“It was August 14 2013. A group of supporters of Egyptian President Mohamed Morsi attacked our Latin church devoted to the Immaculate Conception of Suez. They destroyed and set fire to the fittings, liturgical vestments and sacred texts. They decapitated the statues of saints therein. Not satisfied with the devastation they gave free rein to their violence by attacking our convent and the adjacent school.” Today Father Gabriel Bekhit, 48, Franciscan friar of the Province of the “Holy Family of Egypt” recalls the “dies horribilis” of the Christian churches of Egypt with a smile. On that day and in those that followed at least 60 Christian churches, schools, institutions, homes and shops owned by Christians were attacked, looted and torched by the Muslim Brotherhood and by the supporters of ex Egyptian President Morsi ousted by the Army 45 days before (July 3rd). A wave of devastating violence left hundreds of people dead and thousands wounded throughout the Country; also in Suez, a town located 300 km from Cairo, near the terminus of the Suez Canal.

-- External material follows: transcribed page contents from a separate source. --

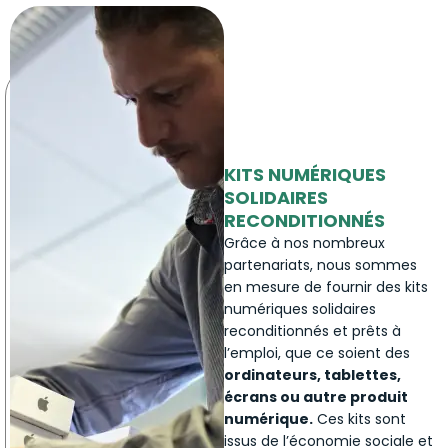
KITS NUMÉRIQUES
SOLIDAIRES
RECONDITIONNÉS
Grâce à nos nombreux
partenariats, nous sommes
en mesure de fournir des kits
numériques solidaires
reconditionnés et prêts à
l’emploi, que ce soient des
ordinateurs, tablettes,
écrans ou autre produit
numérique.
Ces kits sont
issus de l’économie sociale et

Seated on an armchair in the Franciscan seminary, in Cairo, the friar related those tragic moments to a delegation of Aid to the Church in Need – Italy, led by its director, Alessandro Monteduro. “That day I was out of town, I managed to return to the church and the school only at midday. Outside there was a wrecked tank of the British Army set ablaze by the protesters. I wanted to go to the burning church, but I didn’t succeed. I took off my tunic to avoid being recognized and thus attacked. But it was too dangerous to go anywhere near the church, and I had to desist.
While I was there I saw the police apprehending three terrorists.
All that was left to be done was to assess the damage and support our people. A small flock of only 100 faithful.” In the months that followed the attack the Franciscan friar slept with several parishioners in the convent “without windows or doors.” Reconstruction work lasted less than a year “thanks to the help of the Army”, pointed out Father Gabriel. But not everything was rebuilt. Today, the remains of a statue of Saint Anthony “decapitated by Islamic extremists, without arms”, stands as an Icon of that destruction. “We decided to leave it as it is, in remembrance of those tragic events.”
“I thank God for that attack, for the destruction was followed by the religious rebirth of our small Catholic community and of us friars.”
To die in order to come to life again. Despite such heinous violence we felt we were being sustained by a force from the heavens that was enabling us to be there, to help our people. In fact – the friar remarked – we are all Egyptian. We experienced the rebirth of gestures of dialogue with the Muslims.
The Lord made goodness flow from that evil deed.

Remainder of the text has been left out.